Start of Materials provided

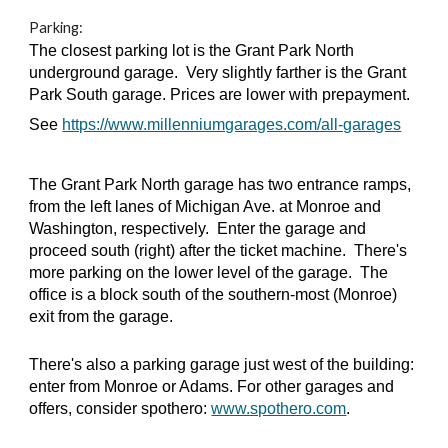
Parking:
The closest parking lot is the Grant Park North
underground garage. Very slightly farther is the Grant
Park South garage. Prices are lower with prepayment.
See
https://www.millenniumgarages.com/all-garages
The Grant Park North garage has two entrance ramps,
from the left lanes of Michigan Ave. at Monroe and
Washington, respectively. Enter the garage and
proceed south (right) after the ticket machine. There's
more parking on the lower level of the garage. The
office is a block south of the southern-most (Monroe)
exit from the garage.
There's also a parking garage just west of the building:
enter from Monroe or Adams. For other garages and
offers, consider spothero:
www.spothero.com
.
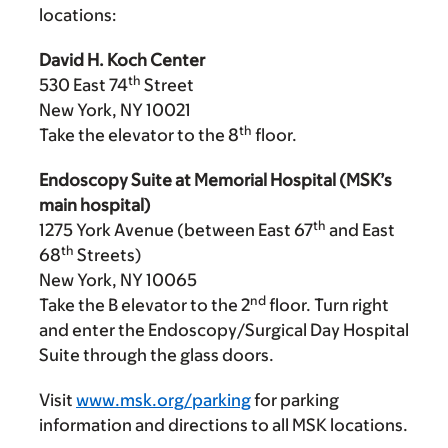
locations:
David H. Koch Center
th
530 East 74
Street
New York, NY 10021
th
Take the elevator to the 8
floor.
Endoscopy Suite at Memorial Hospital (MSK’s
main hospital)
th
1275 York Avenue (between East 67
and East
th
68
Streets)
New York, NY 10065
nd
Take the B elevator to the 2
floor. Turn right
and enter the Endoscopy/Surgical Day Hospital
Suite through the glass doors.
Visit
www.msk.org/parking
for parking
information and directions to all MSK locations.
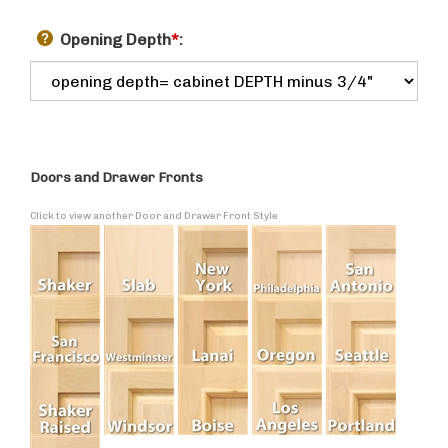
Opening Depth
*
:
Doors and Drawer Fronts
Click to view another Door and Drawer Front Style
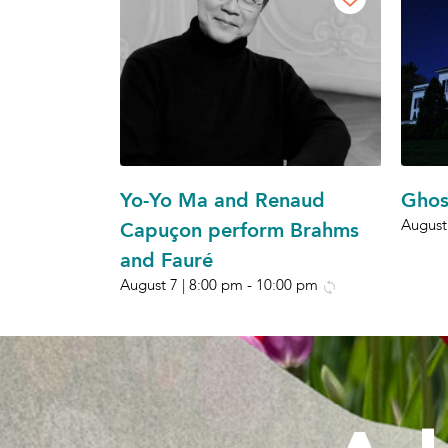
Yo-Yo Ma and Renaud
Ghos
August
Capuçon perform Brahms
and Fauré
August 7 | 8:00 pm
-
10:00 pm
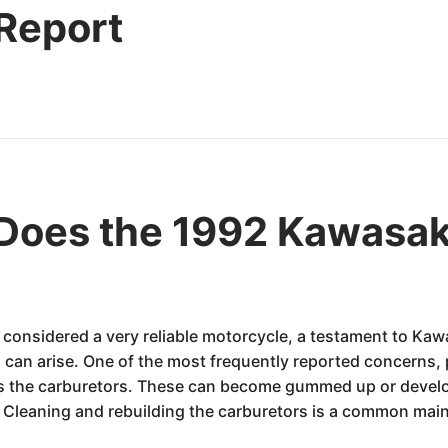
 Report
Does the 1992 Kawasa
onsidered a very reliable motorcycle, a testament to Kawa
can arise. One of the most frequently reported concerns, p
es the carburetors. These can become gummed up or develo
on. Cleaning and rebuilding the carburetors is a common mai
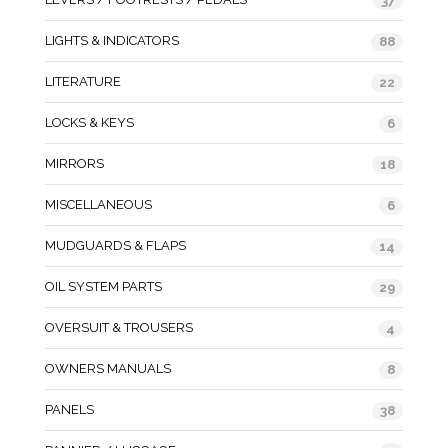
37
LIGHTS & INDICATORS
88
LITERATURE
22
LOCKS & KEYS
6
MIRRORS
18
MISCELLANEOUS
6
MUDGUARDS & FLAPS
14
OIL SYSTEM PARTS
29
OVERSUIT & TROUSERS
4
OWNERS MANUALS
8
PANELS
38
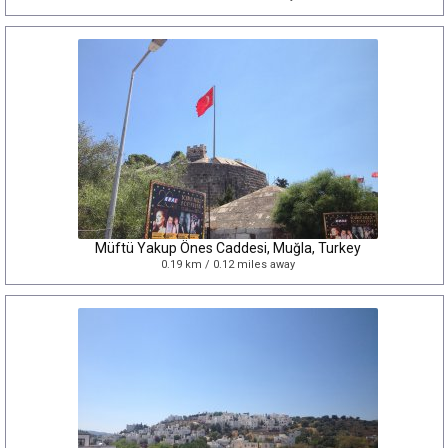
Müftü Yakup Önes Caddesi, Muğla, Turkey
0.19 km / 0.12 miles away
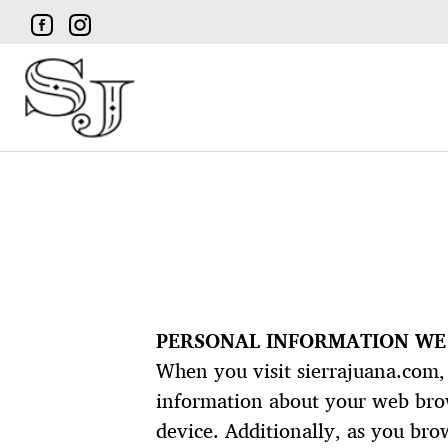
PERSONAL INFORMATION WE
When you visit sierrajuana.com, 
information about your web brows
device. Additionally, as you bro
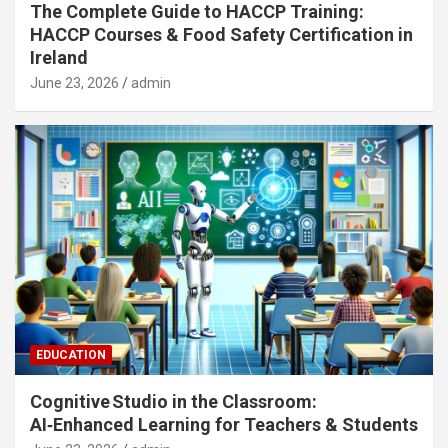
The Complete Guide to HACCP Training:
HACCP Courses & Food Safety Certification in
Ireland
June 23, 2026
admin
EDUCATION
Cognitive Studio in the Classroom:
AI‑Enhanced Learning for Teachers & Students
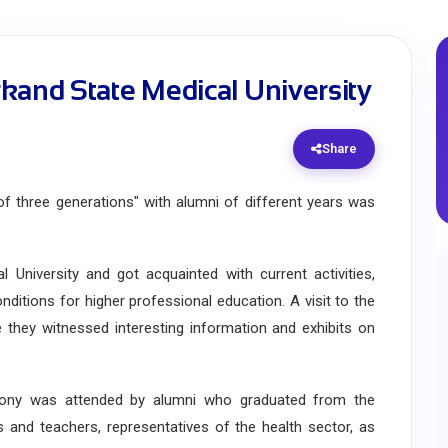
kand State Medical University
Share
three generations" with alumni of different years was
iversity and got acquainted with current activities,
ditions for higher professional education. A visit to the
they witnessed interesting information and exhibits on
y was attended by alumni who graduated from the
rs and teachers, representatives of the health sector, as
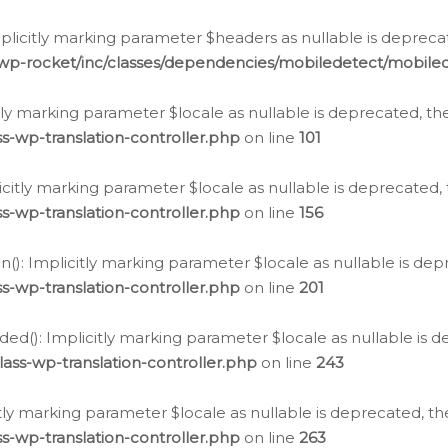
icitly marking parameter $headers as nullable is deprecate
/wp-rocket/inc/classes/dependencies/mobiledetect/mobile
citly marking parameter $locale as nullable is deprecated, th
s-wp-translation-controller.php
on line
101
licitly marking parameter $locale as nullable is deprecated, 
s-wp-translation-controller.php
on line
156
(): Implicitly marking parameter $locale as nullable is depr
s-wp-translation-controller.php
on line
201
ded(): Implicitly marking parameter $locale as nullable is d
ass-wp-translation-controller.php
on line
243
citly marking parameter $locale as nullable is deprecated, th
s-wp-translation-controller.php
on line
263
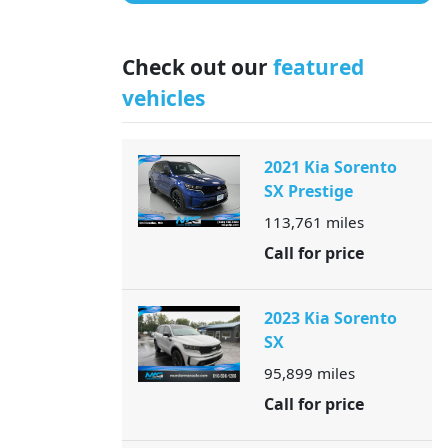
Check out our
featured
vehicles
2021 Kia Sorento
SX Prestige
113,761
miles
Call for price
2023 Kia Sorento
SX
95,899
miles
Call for price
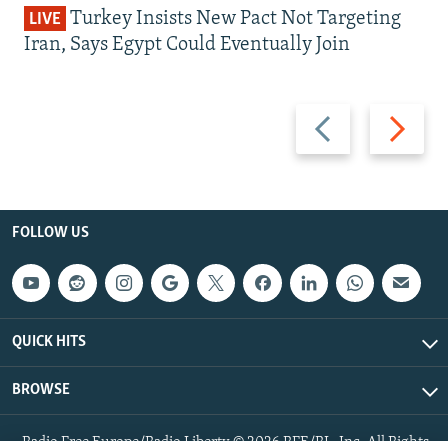
Turkey Insists New Pact Not Targeting
LIVE
Iran, Says Egypt Could Eventually Join
Previous
Next
slide
slide
FOLLOW US
QUICK HITS
BROWSE
Radio Free Europe/Radio Liberty © 2026 RFE/RL, Inc. All Rights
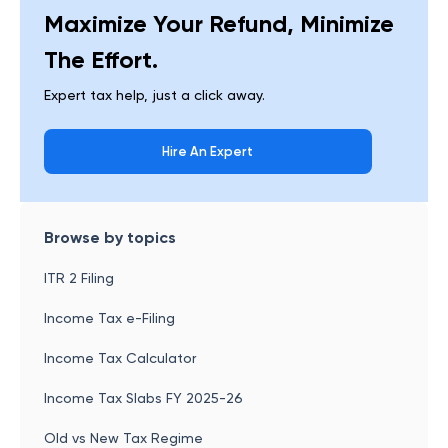
Maximize Your Refund, Minimize
The Effort.
Expert tax help, just a click away.
Hire An Expert
Browse by topics
ITR 2 Filing
Income Tax e-Filing
Income Tax Calculator
Income Tax Slabs FY 2025-26
Old vs New Tax Regime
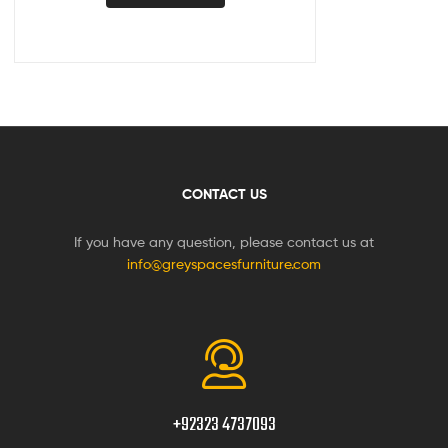
CONTACT US
If you have any question, please contact us at
info@greyspacesfurniture.com
+92323 4737093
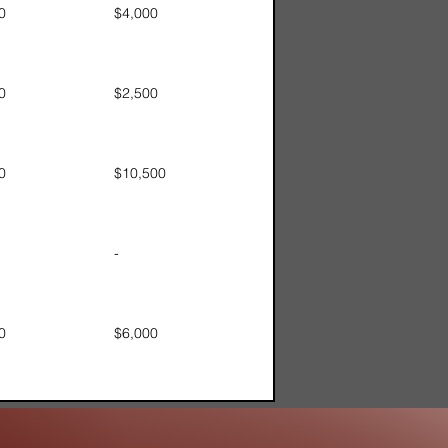
0
$4,000
0
$2,500
0
$10,500
-
0
$6,000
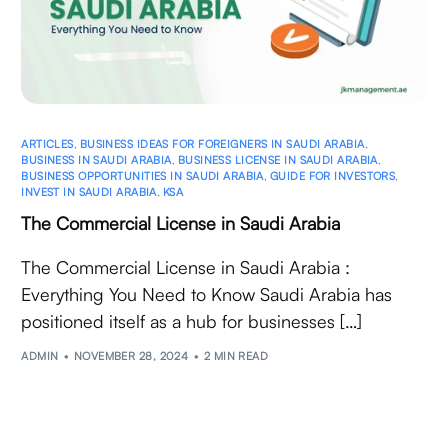
ARTICLES
,
BUSINESS IDEAS FOR FOREIGNERS IN SAUDI ARABIA
,
BUSINESS IN SAUDI ARABIA
,
BUSINESS LICENSE IN SAUDI ARABIA
,
BUSINESS OPPORTUNITIES IN SAUDI ARABIA
,
GUIDE FOR INVESTORS
,
INVEST IN SAUDI ARABIA
,
KSA
The Commercial License in Saudi Arabia
The Commercial License in Saudi Arabia :
Everything You Need to Know Saudi Arabia has
positioned itself as a hub for businesses […]
ADMIN
NOVEMBER 28, 2024
2 MIN READ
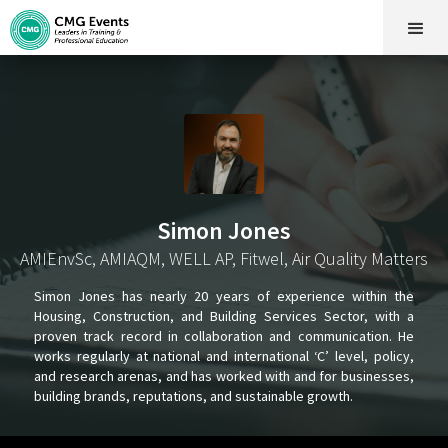
Simon Jones
AMIEnvSc, AMIAQM, WELL AP, Fitwel, Air Quality Matters
Simon Jones has nearly 20 years of experience within the
Housing, Construction, and Building Services Sector, with a
proven track record in collaboration and communication. He
works regularly at national and international ‘C’ level, policy,
and research arenas, and has worked with and for businesses,
building brands, reputations, and sustainable growth.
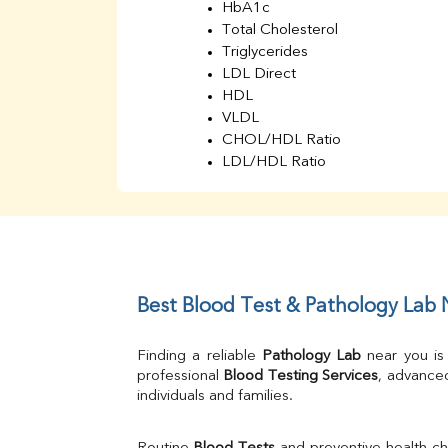
HbA1c
Total Cholesterol
Triglycerides
LDL Direct
HDL
VLDL
CHOL/HDL Ratio
LDL/HDL Ratio
BUN
Creatinine
BUN/Creatinine Ratio
Sodium
Potassium
Chloride
Best Blood Test & Pathology Lab
Iron
UIBC
Finding a reliable 
Pathology Lab
 near you is
TIBC
professional 
Blood Testing Services
, advanced
% Saturation
individuals and families.
Uric Acid
Calcium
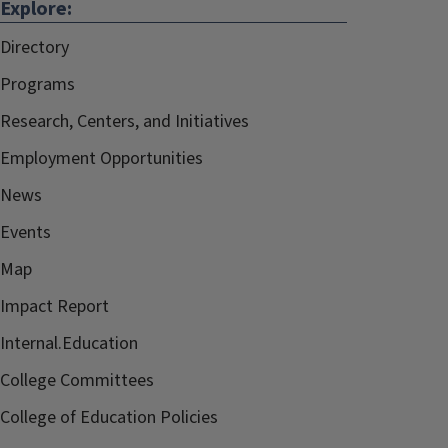
Explore:
Directory
Programs
Research, Centers, and Initiatives
Employment Opportunities
News
Events
Map
Impact Report
Internal.Education
College Committees
College of Education Policies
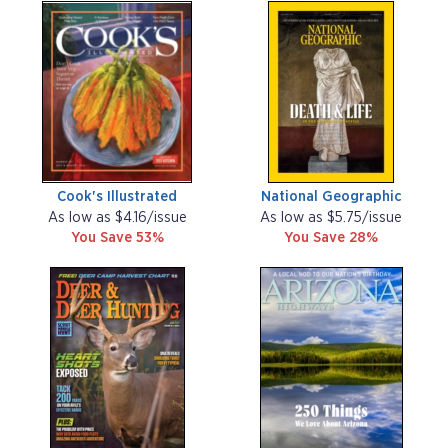
Cook's Illustrated
National Geographic
As low as $4.16/issue
As low as $5.75/issue
You Save 53%
You Save 28%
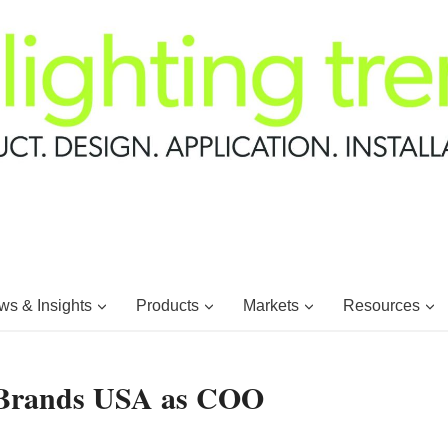
s & Insights
Products
Markets
Resources
e Brands USA as COO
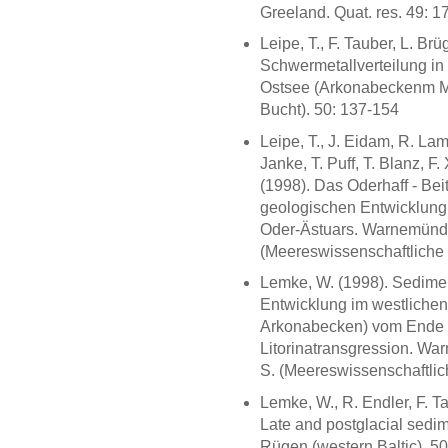
Greeland. Quat. res. 49: 1
Leipe, T., F. Tauber, L. B
Schwermetallverteilung in
Ostsee (Arkonabeckenm Me
Bucht). 50: 137-154
Leipe, T., J. Eidam, R. L
Janke, T. Puff, T. Blanz, F
(1998). Das Oderhaff - Be
geologischen Entwicklung
Oder-Ästuars. Warnemünde: 
(Meereswissenschaftliche 
Lemke, W. (1998). Sedime
Entwicklung im westliche
Arkonabecken) vom Ende d
Litorinatransgression. War
S. (Meereswissenschaftlich
Lemke, W., R. Endler, F. T
Late and postglacial sedim
Rügen (western Baltic). 5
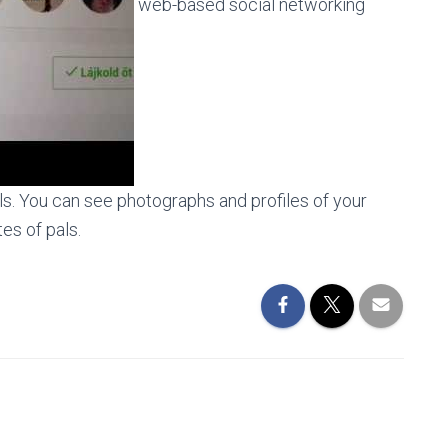
web-based social networking
s. You can see photographs and profiles of your
es of pals.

End of Materials provided

• **Action item**
Show all lines above holding "East".

• **Answer section**
530 East 74
1275 York Avenue (between East 67
and East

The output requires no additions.